I decided to get the md5 hash of a file. This is pretty much unique. It ignores dates or file sizes which may vary depending on different systems. But it will identify a file as different if it has been resized. There may be a reason to keep different sizes of files – if you write a website you should know that very well. But technically these are not duplicates. I would not like to accidentally discard a high-res photo and keep the low-res one.
The Environment
For setup I needed to:
- Install Visual Studio Code – jokes, I can’t survive long without it.
- Install Python. Yes I am on Windows so it does not come ready installed. Just head across to python.org
- Make a git repo and push it up to github. Yes I have a git repo, if you care enough you won’t have to try hard to find it.
- Boot up ChatGPT – hey ChatGPT understands Python better than me.

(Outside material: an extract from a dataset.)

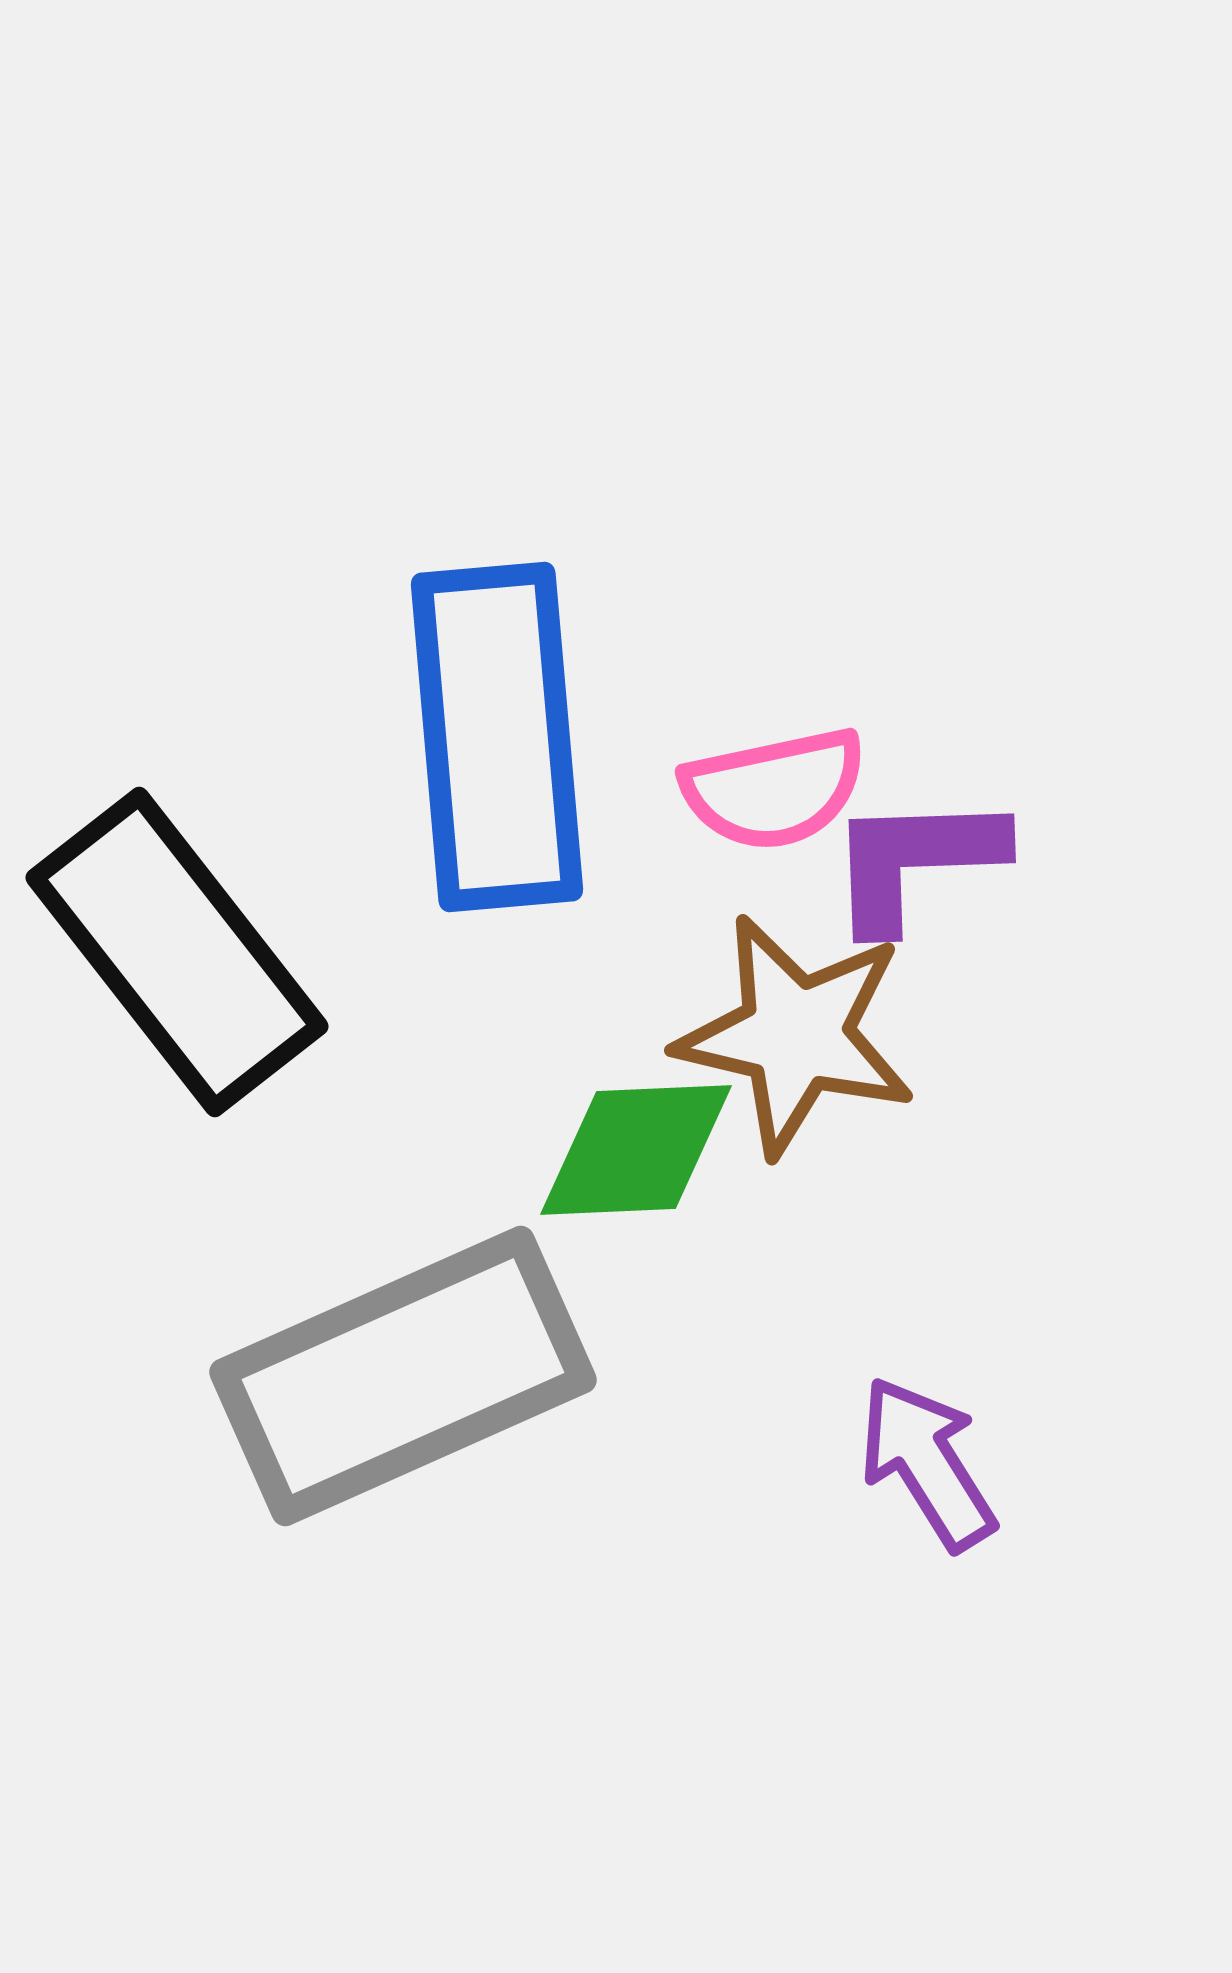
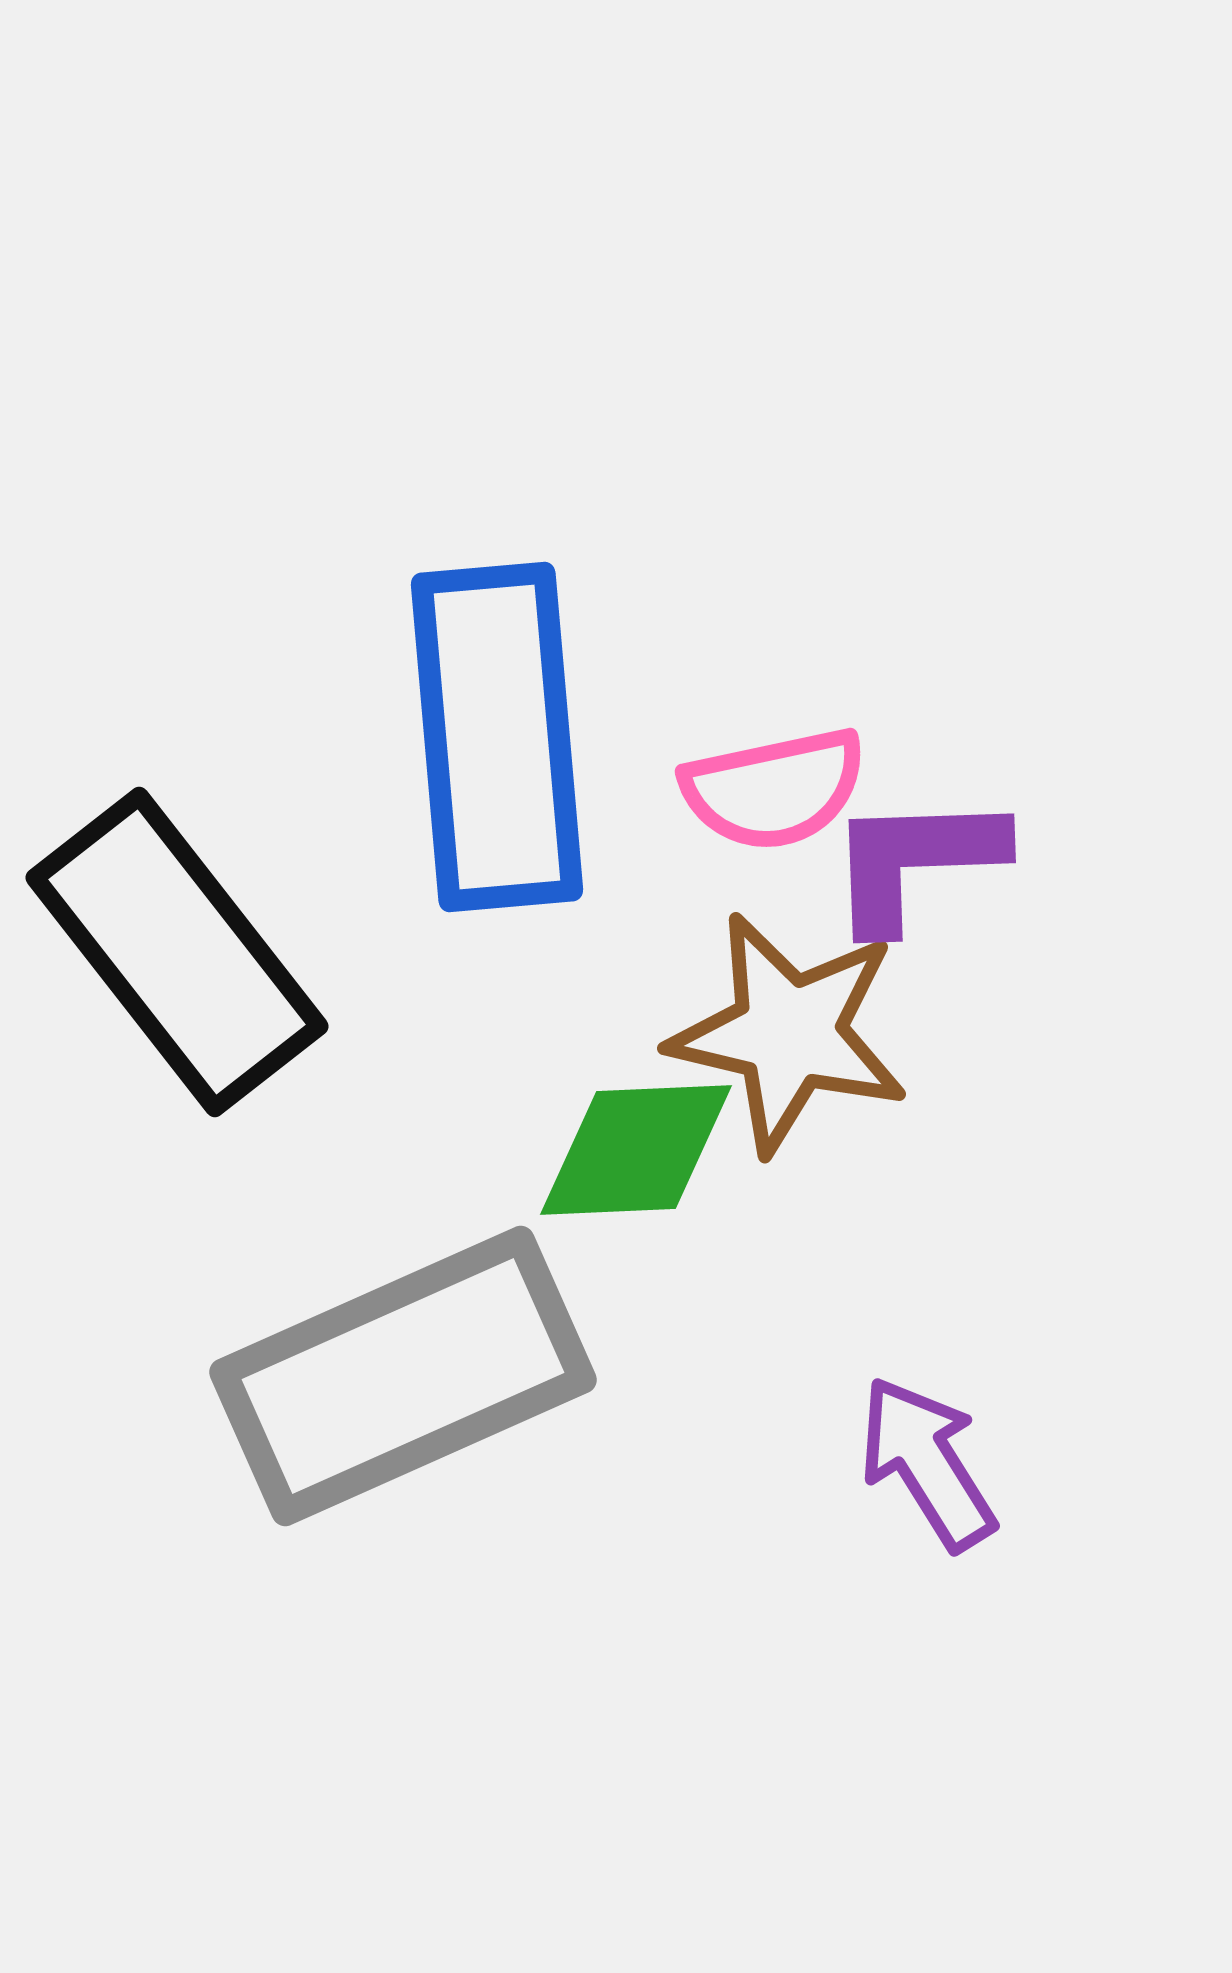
brown star: moved 7 px left, 2 px up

I don’t have to go re-inventing wheels.
Compute MD5
ChatGPT gave me this code:
import hashlib
def compute_md5(file_path):
md5_hash = hashlib.md5()
with open(file_path, "rb") as f:
for chunk in iter(lambda: f.read(4096), b""):
md5_hash.update(chunk)
return md5_hash.hexdigest()
Code Walkthrough
- Hashlib is a module where the magic happens.

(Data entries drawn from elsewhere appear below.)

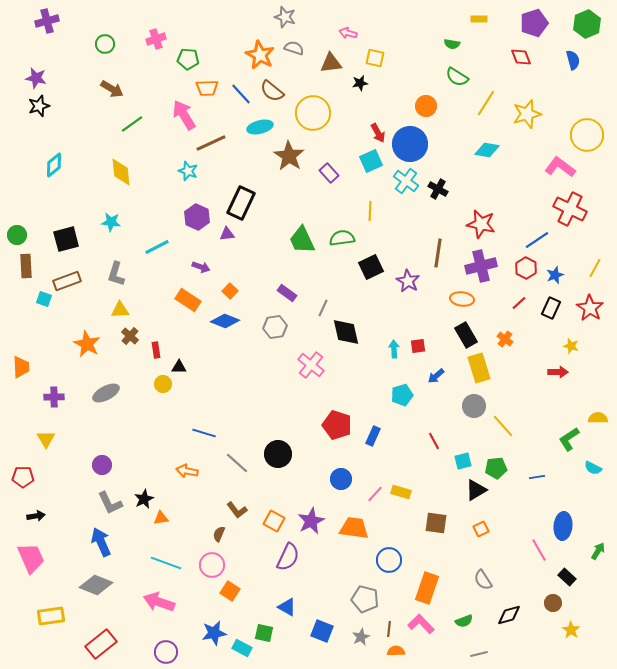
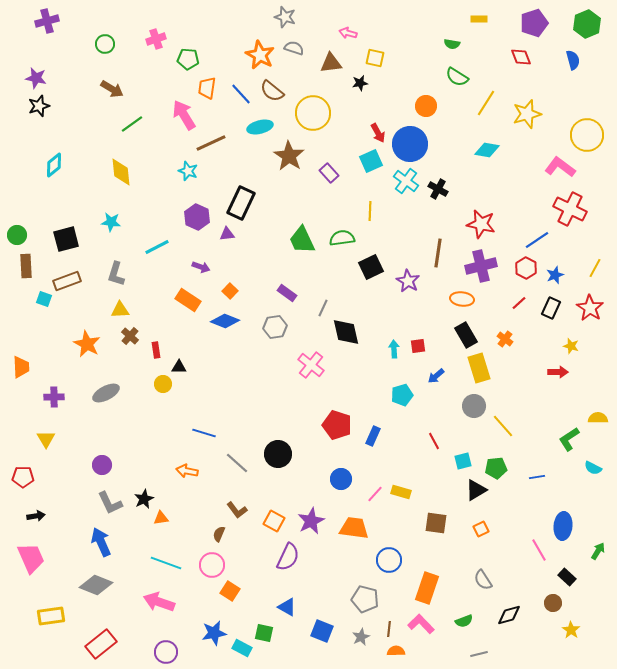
orange trapezoid at (207, 88): rotated 100 degrees clockwise
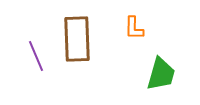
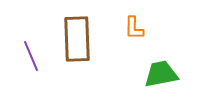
purple line: moved 5 px left
green trapezoid: rotated 117 degrees counterclockwise
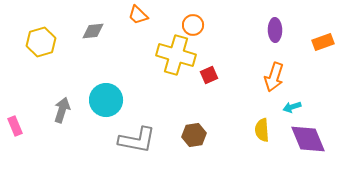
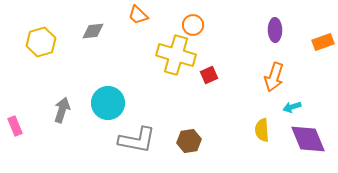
cyan circle: moved 2 px right, 3 px down
brown hexagon: moved 5 px left, 6 px down
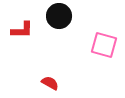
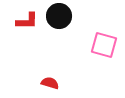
red L-shape: moved 5 px right, 9 px up
red semicircle: rotated 12 degrees counterclockwise
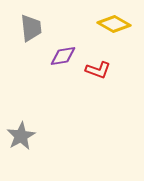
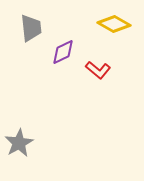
purple diamond: moved 4 px up; rotated 16 degrees counterclockwise
red L-shape: rotated 20 degrees clockwise
gray star: moved 2 px left, 7 px down
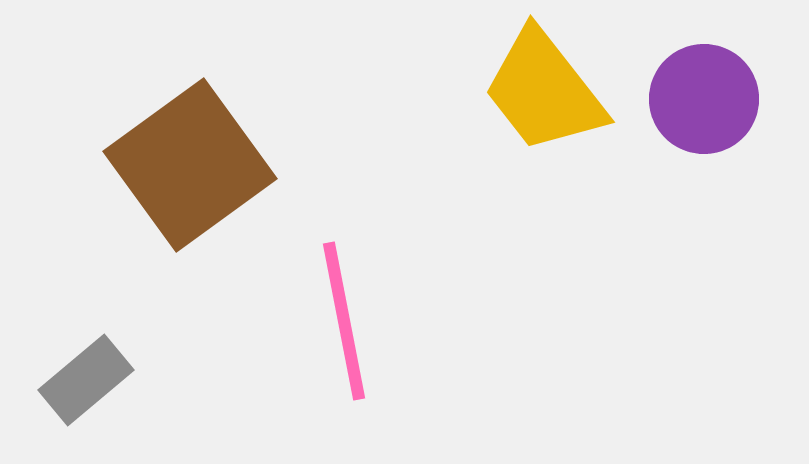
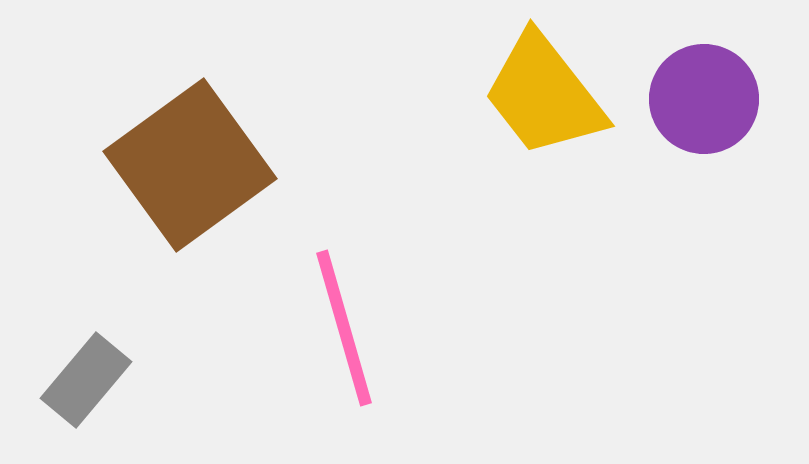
yellow trapezoid: moved 4 px down
pink line: moved 7 px down; rotated 5 degrees counterclockwise
gray rectangle: rotated 10 degrees counterclockwise
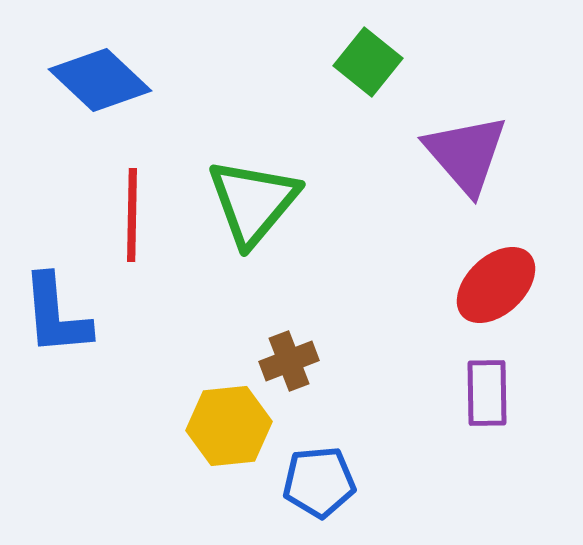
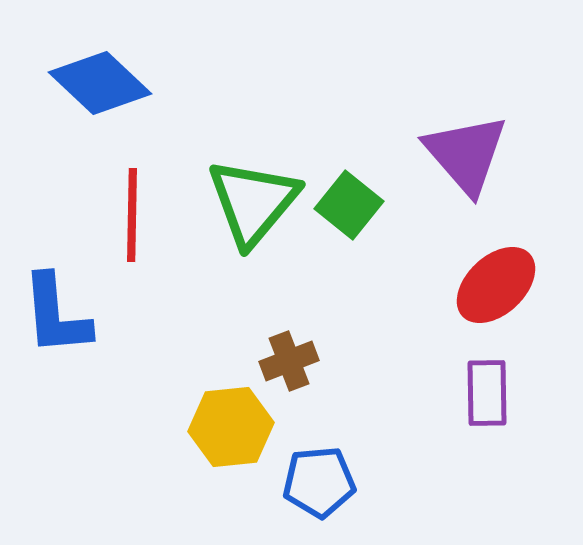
green square: moved 19 px left, 143 px down
blue diamond: moved 3 px down
yellow hexagon: moved 2 px right, 1 px down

- def means ‘define’, and here we are defining a function.
- The python ‘open’ command syntax is
open(file, mode)
. - “rb” stands for “read binary”. Thanks w3schools.

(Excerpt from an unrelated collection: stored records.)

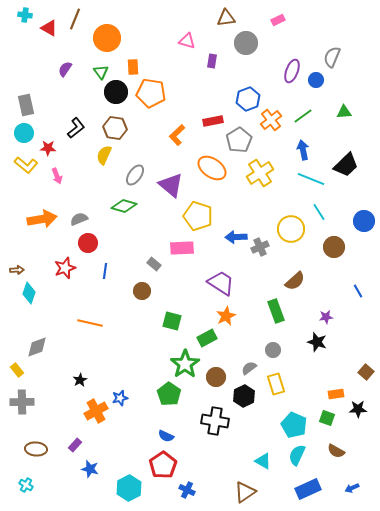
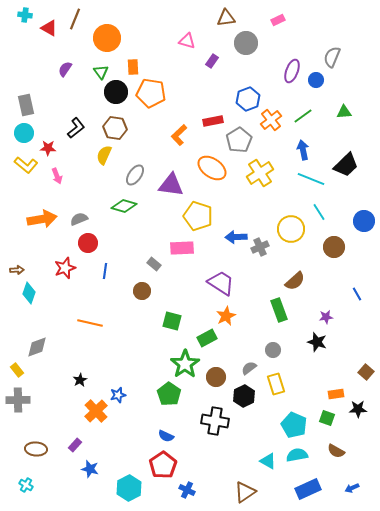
purple rectangle at (212, 61): rotated 24 degrees clockwise
orange L-shape at (177, 135): moved 2 px right
purple triangle at (171, 185): rotated 32 degrees counterclockwise
blue line at (358, 291): moved 1 px left, 3 px down
green rectangle at (276, 311): moved 3 px right, 1 px up
blue star at (120, 398): moved 2 px left, 3 px up
gray cross at (22, 402): moved 4 px left, 2 px up
orange cross at (96, 411): rotated 15 degrees counterclockwise
cyan semicircle at (297, 455): rotated 55 degrees clockwise
cyan triangle at (263, 461): moved 5 px right
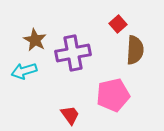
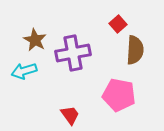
pink pentagon: moved 6 px right; rotated 24 degrees clockwise
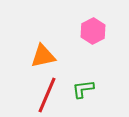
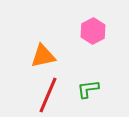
green L-shape: moved 5 px right
red line: moved 1 px right
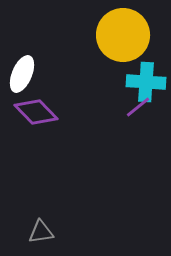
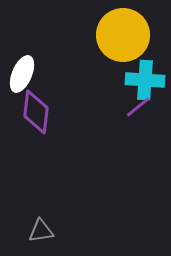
cyan cross: moved 1 px left, 2 px up
purple diamond: rotated 51 degrees clockwise
gray triangle: moved 1 px up
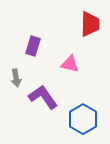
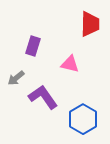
gray arrow: rotated 60 degrees clockwise
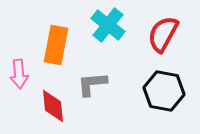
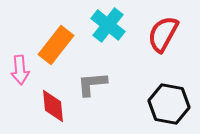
orange rectangle: rotated 27 degrees clockwise
pink arrow: moved 1 px right, 4 px up
black hexagon: moved 5 px right, 13 px down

- The lambda is f.read(4096)
- The iteration is a way to process blocks of input from a file – example in the Python documentation.
- md5 hash is described on Stack Overflow.
Is Md5 Unique?
Well no, but it is pretty much unique, and in this use case it is more than enough.
In the unlikely event that we get two different files coming to the same code – well the user should be checking them anyway.